3. Picking a file / quantization format

Format	Best for	Highlights
GGUF (`.gguf`)	General local inference (CPU or GPU) via `llama.cpp`, Ollama, LM Studio	Successor to GGML; single binary with rich metadata & prompt template; supports 2-8 bit "K-quants"; now the de-facto community standard.
GPTQ (`.safetensors` + `gptq.json`)	Fast GPU inference at 3-/4-bit (NVIDIA/AMD)	Block-wise second-order quantization; large ecosystem in `autoGPTQ`.
AWQ (`awq.safetensors`)	4-bit CPU/GPU with very low memory	Activation-aware; fewer outliers than GPTQ ⇒ higher accuracy; easy via `autoawq`.
EXL2 (`.exl2`)	GPU power-users who want mixed-precision layers (2–8 bit)	Allows per-layer bit-mixing; stellar throughput with ExLlama v2.
PyTorch / Safetensors (FP16/BF16)	Cloud GPUs, further fine-tuning	Full fidelity, biggest VRAM & disk footprint.
ONNX / TFLite	Edge devices, mobile	Graph optimisations, hardware-specific accelerators.

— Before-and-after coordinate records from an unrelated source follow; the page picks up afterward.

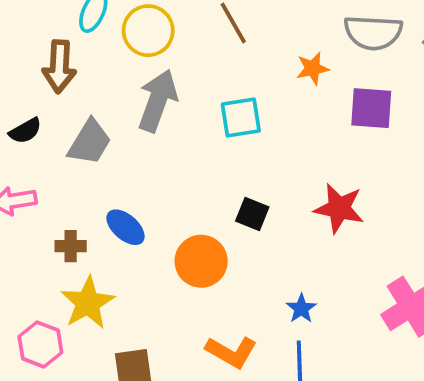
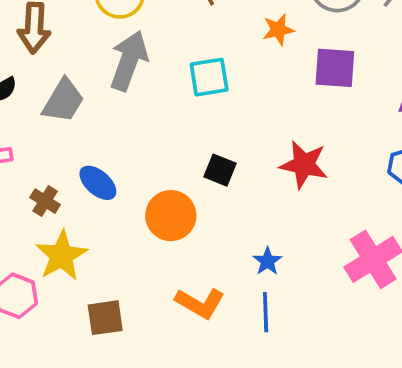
brown cross: (71, 246) -> (45, 201), turned 32

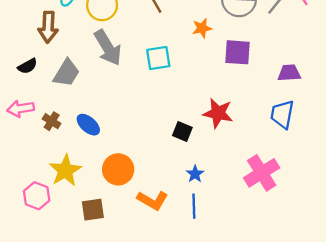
gray arrow: (129, 61) -> (108, 48), turned 129
black square: (220, 170) -> (182, 131), moved
brown cross: (45, 201) -> (52, 121), moved
orange circle: (171, 216) -> (118, 169), moved

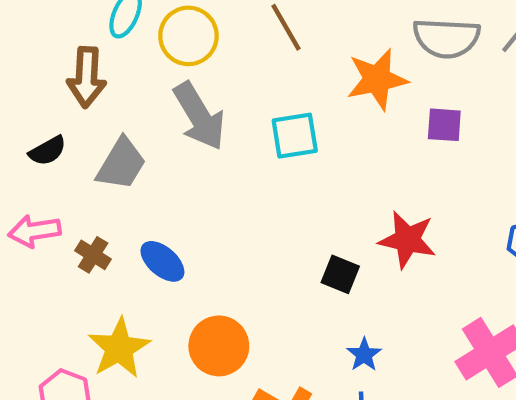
orange star: (202, 28) -> (377, 79), size x1.6
purple square: (238, 52) -> (444, 125), size x0.7

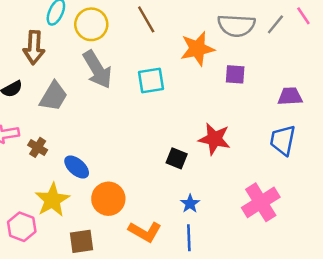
blue ellipse: (162, 261) -> (77, 167), moved

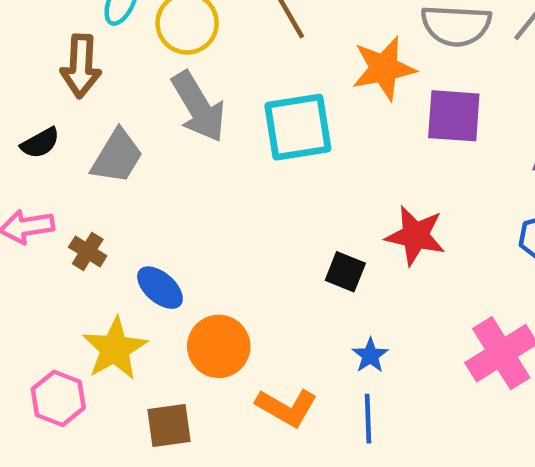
purple square: (235, 74) -> (454, 116), size x1.5
cyan square: (151, 80) -> (298, 127), size x1.4

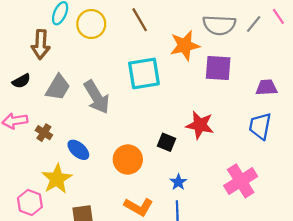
gray arrow: (198, 107) -> (97, 97), moved
orange circle: (219, 346) -> (128, 159), moved

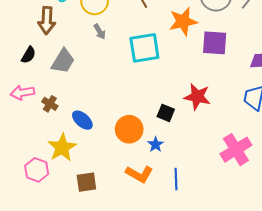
black semicircle: (21, 81) -> (28, 55), turned -30
gray arrow: (97, 97) -> (100, 32), moved, size x0.5
blue star: (178, 182) -> (156, 144), moved

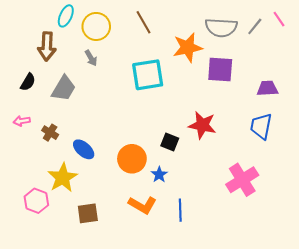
gray arrow: (100, 32) -> (91, 58), moved
pink arrow: (22, 93) -> (22, 121), size x0.7

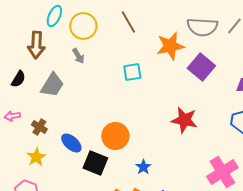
purple square: (220, 70) -> (201, 67), turned 36
cyan square: (148, 75) -> (132, 72), size x0.6
black square: (170, 142) -> (95, 163), moved, size x1.4
orange circle: (132, 159) -> (115, 136), moved
yellow star: (63, 178) -> (36, 157), moved, size x0.7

Tip: If you're uncertain, grab a Q4_K_M GGUF first; it fits 13 B dense or 30 B-A3B MoE models into ~6–8 GB and runs on an 8-GB VRAM GPU or a modern CPU.

4. Decision flow (quick & opinionated)

What's my hardware?
- <8 GB VRAM / only CPU → GGUF Q4_K_M or AWQ 4-bit.
- ≥16 GB VRAM → GPTQ 3-bit or GGUF Q3_K_S.
- H100/A100 class → FP16 Safetensors or ONNX.
What's my task?
- Chat / retrieval-augmented generation → Instruct or Chat.
- Batch creative writing → Dense Base model with a creative prompt.
- Private edge device → Distill or A3B + QAT/AWQ quantization.
Do I care about devops simplicity?
- Yes → GGUF (single file, works everywhere).
- No, I'll optimise every ms → GPTQ / EXL2 on GPU.

5. Gotchas to remember

Not all quantizers understand MoE gating. Today llama.cpp (and forks) handle A3B/A22B in GGUF; autoGPTQ & autoAWQ support is still evolving.
QAT ≠ plain quantization. A QAT model in 4-bit often matches an 8-bit PTQ model's accuracy - don't double-quantize it.
Distill ≠ small parameter count only. A distilled 7 B model may outperform a vanilla dense 13 B because knowledge from a stronger teacher was baked in.
File format ≠ quantization method. You can have a GGUF in 8-bit (near-FP16) or 2-bit (experimental); likewise, GPTQ can hold 4-bit or 8-bit blocks.

6. TL;DR

If you just want something that works:

Download a <model-name>-Instruct.Q4_K_M.gguf build.

Run it with llama.cpp, LM Studio, or Ollama.

If it's still slow, try an A3B MoE flavour or an AWQ 4-bit file.